Along with additional team depth and experience, Szymanek played an instrumental role in the Queens Basketball team (10-11) nearly capturing the final playoff spot in the South Division in 2019/2020, finishing only two points behind the Medicine Hat College Rattlers (11-10). At the end of the campaign, Szymanek and the Queens identified several valuable lessons to bring forward.
“It really hurt when we missed the playoffs, but our coaches encouraged us to use it as a learning opportunity,” said Szymanek. “If we want to compete and win, we have to bring it each and every night, including in practice.”
When the 2020/2021 ACAC season was cancelled due to COVID-19, the RDC Queens practiced together as a cohort, according to health and safety protocols. As restrictions tightened, the student- athletes pivoted their plans to work out more individually.
“Our strength and conditioning coach [Greg Howe] altered our workouts to be done at home,” said Szymanek. “RDC Athletics has also been really supportive of us during the pandemic.”
Szymanek, who plans to play all five years at RDC, also experienced growth academically.

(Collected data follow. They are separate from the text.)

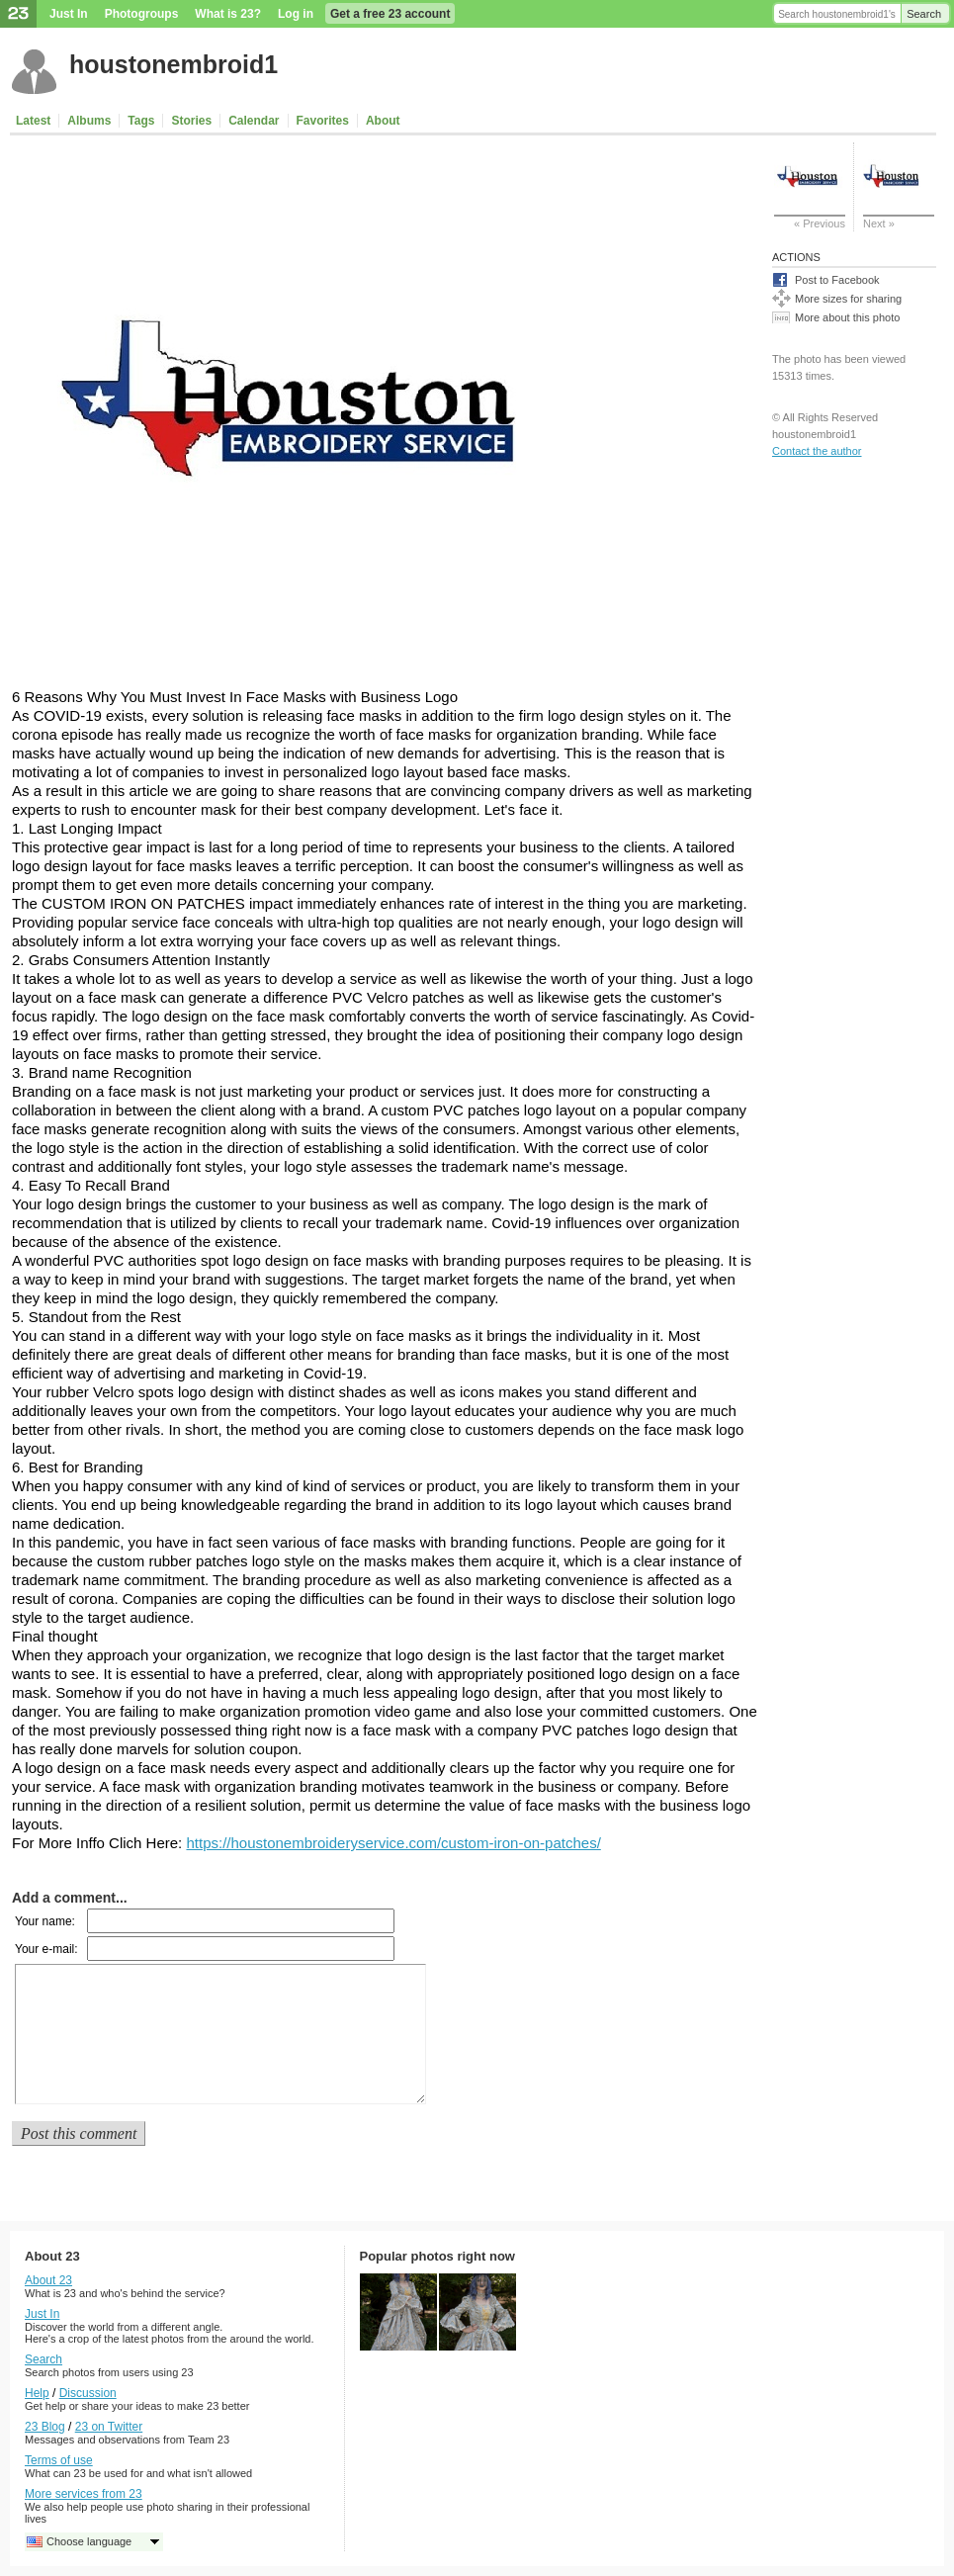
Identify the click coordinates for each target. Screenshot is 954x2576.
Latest (33, 121)
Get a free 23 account (390, 14)
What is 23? (228, 14)
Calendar (253, 121)
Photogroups (142, 14)
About (383, 121)
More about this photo (847, 317)
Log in (295, 14)
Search (924, 14)
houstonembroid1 (173, 64)
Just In (68, 14)
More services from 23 (83, 2494)
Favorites (323, 121)
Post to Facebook (837, 280)
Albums (89, 121)
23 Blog (45, 2427)
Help (37, 2393)
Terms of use (59, 2460)
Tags (141, 121)
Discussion (88, 2393)
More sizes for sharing (848, 299)
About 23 (48, 2280)
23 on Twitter (108, 2427)
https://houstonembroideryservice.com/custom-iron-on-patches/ (393, 1842)
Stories (191, 121)
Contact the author (817, 451)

“Amy was always a good student, but she raised her GPA to nearly 3.70 for Fall 2020 Term. I’ve seen a tremendous commitment from her,” said Botham. “She excels in her courses, trains, has basketball responsibilities as a leader, and works on her parent’s farm year round.”
Botham appreciates Szymanek’s willingness to participate in a variety of College and community events.

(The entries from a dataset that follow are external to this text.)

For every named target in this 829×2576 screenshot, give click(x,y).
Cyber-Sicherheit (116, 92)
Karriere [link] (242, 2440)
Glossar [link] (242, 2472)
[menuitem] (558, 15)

“Amy is always one of the first athletes to volunteer when I have a request or opportunity for community engagement,” stated Botham. “She was part of the Student-Athletes Advisory Council last season and is involved again this year.”

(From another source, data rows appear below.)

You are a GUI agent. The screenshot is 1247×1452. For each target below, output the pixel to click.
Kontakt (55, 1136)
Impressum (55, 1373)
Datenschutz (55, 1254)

“As Co-Chair, along with Tyler Podgorenko from Kings Hockey, we organize and run the Student- Athletes Advisory Council meetings, and oversee the completion of initiatives,” said Szymanek. “We are still doing a lot of community work this year – blood drives, sidewalk shoveling, and mental health awareness, with six projects in total.”
As part of their Bleed Green campaign from February 22 to 26, the Council is encouraging a friendly competition of blood donations between RDC’s 15 teams. The student-athletes hope that members of the College and surrounding communities will join their efforts to contribute to Canadian Blood Services.
“These initiatives are important because they emphasize community and as student-athletes we can use our voices to help,” said Szymanek. “Children and people of a variety of ages look up to us. We have that reach and it is essential that we use it for positive things.”
Trying to stay positive is essential during this time, as COVID-19 has created challenges for Queens Basketball, as well as teams and leagues across North America. Szymanek, Botham, and the Queens look forward to the return of basketball, which includes hosting the ACAC Championship when competition safely resumes.
“Playing in front of our own fans in the beautiful Gary W. Harris Canada Games Centre for a championship will be awesome. Winning and heading to nationals is the ultimate goal,” said Szymanek. “I feel our team is on the rise and we can make it a reality. We have a long way to go and it won’t come easy, but we work for that every day, even now.”
While waiting for the next season to officially begin, Szymanek continues to impress her head coach and many others as she develops in all aspects of being an RDC student-athlete.
“Amy is a positive ambassador for not only Queens Basketball, but for RDC Athletics as a whole,” said Botham. “The trajectory of Amy’s improvement as a student-athlete and leader have almost been unbelievable and I’ve been fortunate to have a front row seat.”